Purbaya Yudhi Sadewa Targetkan IHSG Tembus 28.000 pada 2030
Foto: Ilustrasi Purbaya Yudhi Sadewa Targetkan IHSG Tembus 28.000 pada 2030.

Menteri Keuangan Purbaya Yudhi Sadewa menargetkan Indeks Harga Saham Gabungan (IHSG) menyentuh level 28.000 pada periode 2029-2030 di Main Hall Bursa Efek Indonesia, Senin (27/4/2026). Dilansir dari Detik Finance, proyeksi optimistis tersebut didasari oleh fondasi pertumbuhan serta ekspansi ekonomi nasional yang terus berlangsung.

Purbaya menilai pergerakan indeks saham akan mengikuti tren ekspansi ekonomi yang diprediksi bertahan hingga akhir dekade ini. Berdasarkan perhitungan historis, potensi kenaikan indeks dapat mencapai empat hingga lima kali lipat dari posisi saat ini yang berada di level 7.000.

"Saya selalu bilang, dari mulai titik terendah ekonomi sampai ujung dari masa ekspansi, itu bisa 4-5 kali. Let's say sekarang 7.000 lah. Ekspansi kita akan berlangsung sampai 2029-2030. Itu saya bilang bisa 4-5 kali, bisa lah 28 ribu paling sial. Mereka bilang, itu Purbaya gila," ungkap Purbaya, Menteri Keuangan.

Keyakinan ini diperkuat dengan data historis pergerakan pasar modal Indonesia pada dua dekade lalu.
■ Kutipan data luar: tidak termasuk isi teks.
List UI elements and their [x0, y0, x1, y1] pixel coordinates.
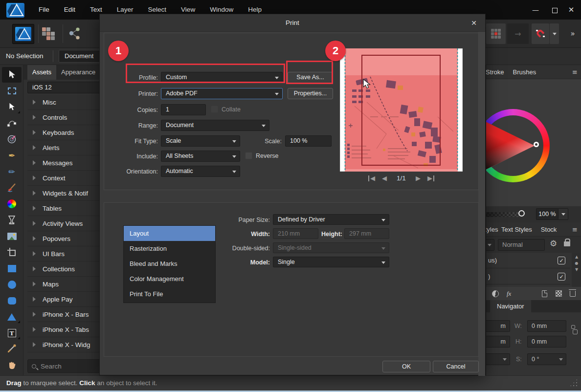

Pada tahun 2002, IHSG masih berada di level 200-an sebelum akhirnya melonjak hingga 10 kali lipat menuju posisi 2.500 pada tahun 2009.

"Coba kalau Anda lihat tahun 2002, kan indeksnya 200-an. 2009 udah berapa? 2.500. Hah 10 kali naiknya. Jadi itu bukan hal yang tidak mungkin kalau kita kembangkan pertumbuhan ekonomi yang baik dan itu pasti akan terjadi," imbuh Purbaya, Menteri Keuangan.

Dalam forum yang sama, Menteri Koordinator Perekonomian Airlangga Hartarto memaparkan data pertumbuhan pasar modal domestik yang signifikan. Tercatat pada periode 2004 hingga 2013, IHSG mengalami kenaikan dari level 1.000 menjadi 4.200 atau tumbuh empat kali lipat dalam sembilan tahun.

Airlangga menyebutkan bahwa laju pertumbuhan pasar modal sempat mencapai angka 20 persen sebelum melambat akibat pandemi COVID-19. Selain itu, partisipasi masyarakat lokal menunjukkan tren positif dengan komposisi pemodal dalam negeri yang cukup dominan.

"Kemudian kita lihat partisipasi investor, ini juga dalam negeri lebih baik dengan 50% di pasar saham," jelas Airlangga, Menteri Koordinator Perekonomian.

Kondisi ini mencerminkan peningkatan kepercayaan masyarakat terhadap instrumen investasi saham di Indonesia. Saat ini, sekitar separuh dari total investor domestik secara aktif melakukan transaksi di pasar modal guna mendukung penguatan ekonomi nasional.